Q2. What is the difference between memoization and tabulation?

  • 💡 Solution & explanation

    Answer: Memoization is top-down: recurse naturally and cache each result (e.g. in a dict) so it's computed once. Tabulation is bottom-up: iteratively fill a table from the smallest sub-problems up to the answer.

    Explanation: Memoization is easy to add to a recursive solution; tabulation avoids recursion overhead and can be more space-efficient.

Q3. Naive recursive Fibonacci is O(2ⁿ). How does DP make it linear?

  • 💡 Solution & explanation

    Answer: By caching each fib(n) the first time it's computed, every value is calculated once, turning O(2ⁿ) into O(n) time.

    from functools import lru_cache
    @lru_cache(maxsize=None)
    def fib(n):
        return n if n < 2 else fib(n - 1) + fib(n - 2)

    Explanation: The naive version recomputes the same fib values exponentially often (overlapping sub-problems). Caching removes that redundant work; @lru_cache is built-in memoization.

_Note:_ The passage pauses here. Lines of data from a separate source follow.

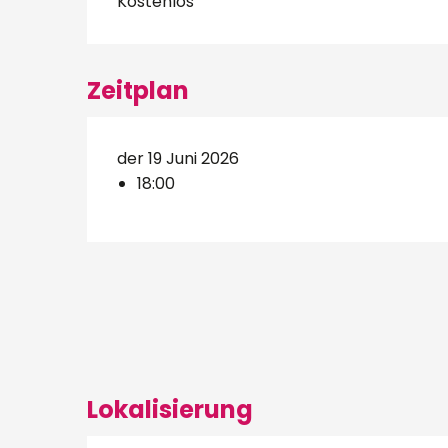
Kostenlos
Zeitplan
der 19 Juni 2026
18:00
Lokalisierung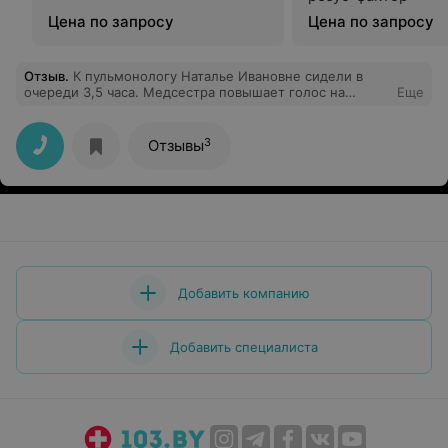
Цена по запросу
Цена по запросу
Отзыв
.
К пульмонологу Наталье Ивановне сидели в
очереди 3,5 часа. Медсестра повышает голос на
Еще
пациентов, выбирает кого пустить в кабинет, а кого
нет, не взирая на талоны. Толку от приема ноль, а ведь
ехали издалека с направлением от местной
3
Отзывы
поликлиники и в надежде на помощь больному от
врача-специалиста.
Добавить компанию
Добавить специалиста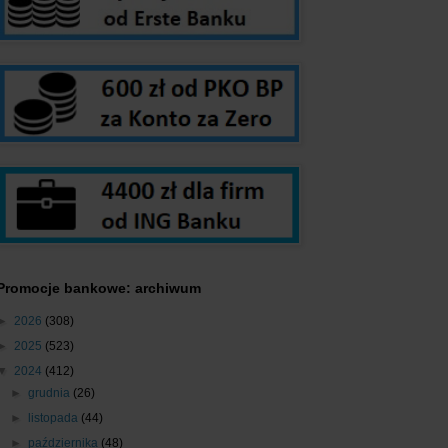
Promocje bankowe: archiwum
►
2026
(308)
►
2025
(523)
▼
2024
(412)
►
grudnia
(26)
►
listopada
(44)
►
października
(48)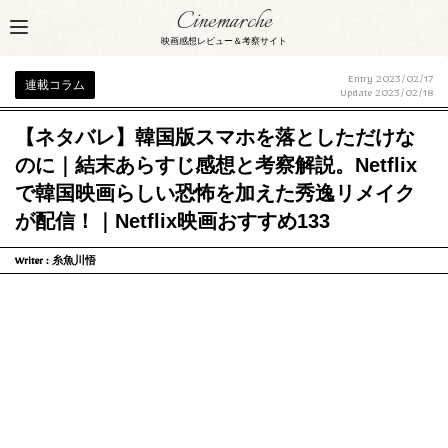
Cinemarche
映画感想レビュー＆考察サイト
Entry 2023/02/17
連載コラム
Update
2023/02/18
【ネタバレ】韓国版スマホを落としただけな
のに｜結末あらすじ感想と考察解説。Netflix
で韓国映画らしい恐怖を加えた秀逸リメイク
が配信！｜Netflix映画おすすめ133
Writer :
糸魚川悟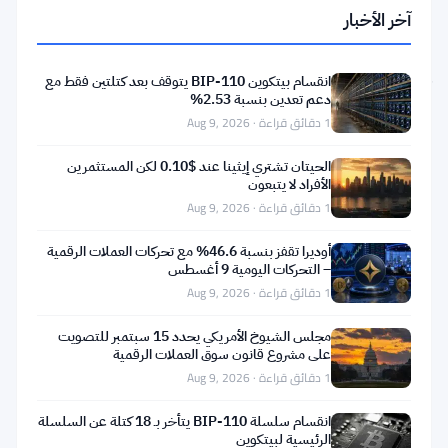
آخر الأخبار
لا
توجد
انقسام بيتكوين BIP-110 يتوقف بعد كتلتين فقط مع
دعم تعدين بنسبة 2.53%
مقالات.
1 دقائق قراءة · Aug 9, 2026
الحيتان تشتري إيثينا عند $0.10 لكن المستثمرين
الأفراد لا يتبعون
1 دقائق قراءة · Aug 9, 2026
أوديرا تقفز بنسبة 46.6% مع تحركات العملات الرقمية
– التحركات اليومية 9 أغسطس
1 دقائق قراءة · Aug 9, 2026
مجلس الشيوخ الأمريكي يحدد 15 سبتمبر للتصويت
على مشروع قانون سوق العملات الرقمية
1 دقائق قراءة · Aug 9, 2026
انقسام سلسلة BIP-110 يتأخر بـ 18 كتلة عن السلسلة
الرئيسية لبيتكوين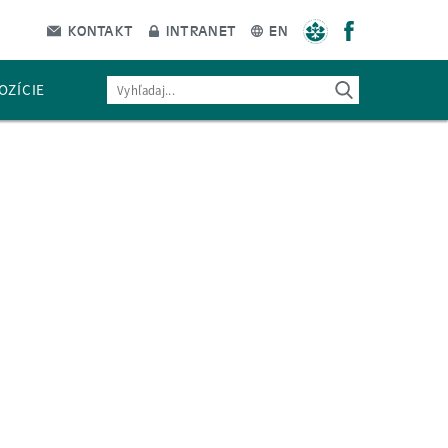
KONTAKT
INTRANET
EN
OZÍCIE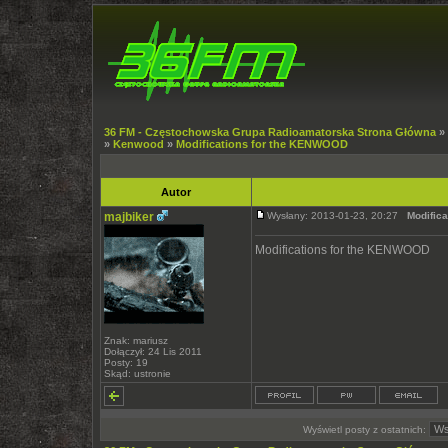
36 FM - Częstochowska Grupa Radioamatorska Strona Główna
»
»
Kenwood
»
Modifications for the KENWOOD
Autor
majbiker
Wysłany: 2013-01-23, 20:27
Modific
Modifications for the KENWOOD
Znak: mariusz
Dołączył: 24 Lis 2011
Posty: 19
Skąd: ustronie
Wyświetl posty z ostatnich: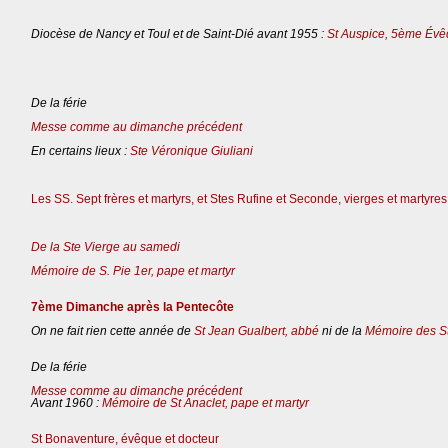
Diocèse de Nancy et Toul et de Saint-Dié avant 1955 :
St Auspice, 5ème Évê
De la férie
Messe comme au dimanche précédent
En certains lieux :
Ste Véronique Giuliani
Les SS. Sept frères et martyrs, et Stes Rufine et Seconde, vierges et martyres
De la Ste Vierge au samedi
Mémoire de S. Pie 1er, pape et martyr
7ème Dimanche après la Pentecôte
On ne fait rien cette année de
St Jean Gualbert, abbé
ni de la
Mémoire des St
De la férie
Messe comme au dimanche précédent
Avant 1960 :
Mémoire de St Anaclet, pape et martyr
St Bonaventure, évêque et docteur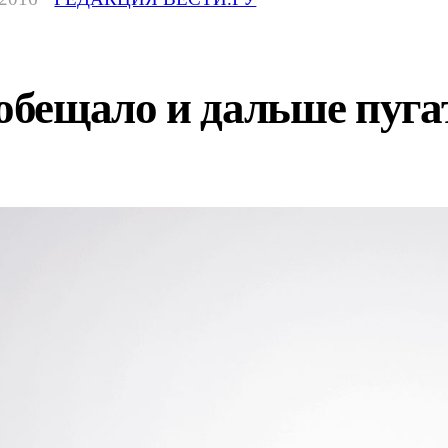
бещало и дальше пуга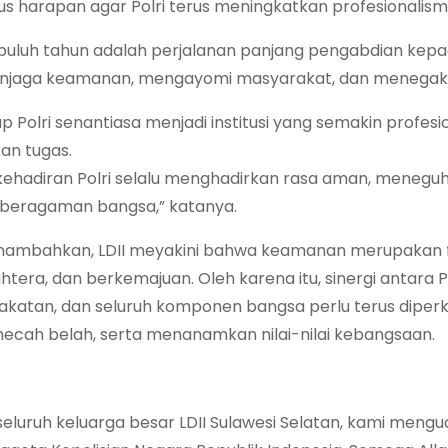
gus harapan agar Polri terus meningkatkan profesionalis
puluh tahun adalah perjalanan panjang pengabdian kepada
jaga keamanan, mengayomi masyarakat, dan menegakkan h
p Polri senantiasa menjadi institusi yang semakin profesio
an tugas.
ehadiran Polri selalu menghadirkan rasa aman, meneguhk
beragaman bangsa,” katanya.
ambahkan, LDII meyakini bahwa keamanan merupakan f
ahtera, dan berkemajuan. Oleh karena itu, sinergi antara 
katan, dan seluruh komponen bangsa perlu terus diper
cah belah, serta menanamkan nilai-nilai kebangsaan.
 seluruh keluarga besar LDII Sulawesi Selatan, kami me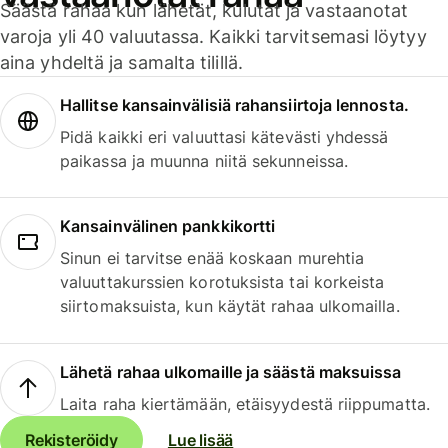
Säästä rahaa kun lähetät, kulutat ja vastaanotat
varoja yli 40 valuutassa. Kaikki tarvitsemasi löytyy
aina yhdeltä ja samalta tilillä.
Hallitse kansainvälisiä rahansiirtoja lennosta.
Pidä kaikki eri valuuttasi kätevästi yhdessä
paikassa ja muunna niitä sekunneissa.
Kansainvälinen pankkikortti
Sinun ei tarvitse enää koskaan murehtia
valuuttakurssien korotuksista tai korkeista
siirtomaksuista, kun käytät rahaa ulkomailla.
Lähetä rahaa ulkomaille ja säästä maksuissa
Laita raha kiertämään, etäisyydestä riippumatta.
Rekisteröidy
Lue lisää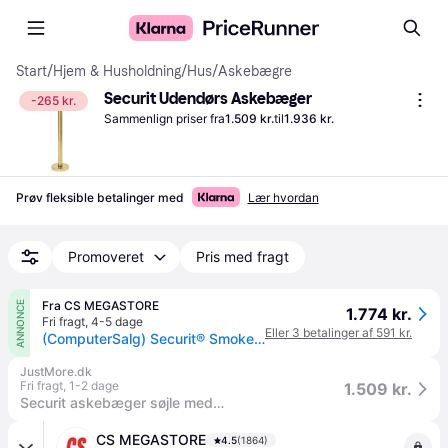
Start
/
Hjem & Husholdning
/
Hus
/
Askebægre
Securit Udendørs Askebæger
-265 kr.
Sammenlign priser fra
1.509 kr.
til
1.936 kr.
Prøv fleksible betalinger med
Lær hvordan
Promoveret
Pris med fragt
Fra CS MEGASTORE
ANNONCE
1.774 kr.
Fri fragt
,
4-5 dage
Eller 3 betalinger af 591 kr.
(ComputerSalg) Securit® Smoker Pole med fod
JustMore.dk
Fri fragt
,
1-2 dage
1.509 kr.
Securit askebæger søjle med fod 104cm til udendørsbrug guld
CS MEGASTORE
4.5
(1864)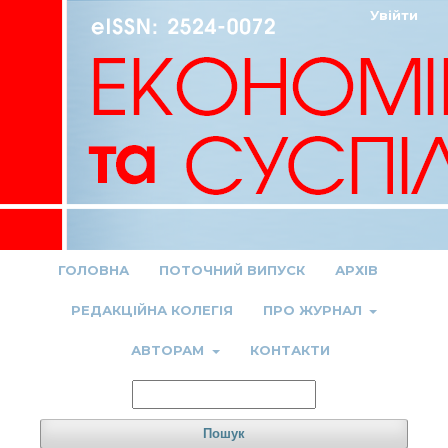
Увійти
ГОЛОВНА
ПОТОЧНИЙ ВИПУСК
АРХІВ
РЕДАКЦІЙНА КОЛЕГІЯ
ПРО ЖУРНАЛ
АВТОРАМ
КОНТАКТИ
Пошук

Q4. Give the typical space trade-off difference between memoization and tabulation.

  • 💡 Solution & explanation

    Answer: Memoization uses the cache plus the recursion call stack (risking deep-recursion limits); tabulation uses an explicit table but no recursion stack, and can often be optimized to keep only the last few rows/values.

    Explanation: For example, bottom-up Fibonacci can run in O(1) space by tracking just the previous two numbers — a common DP space optimization.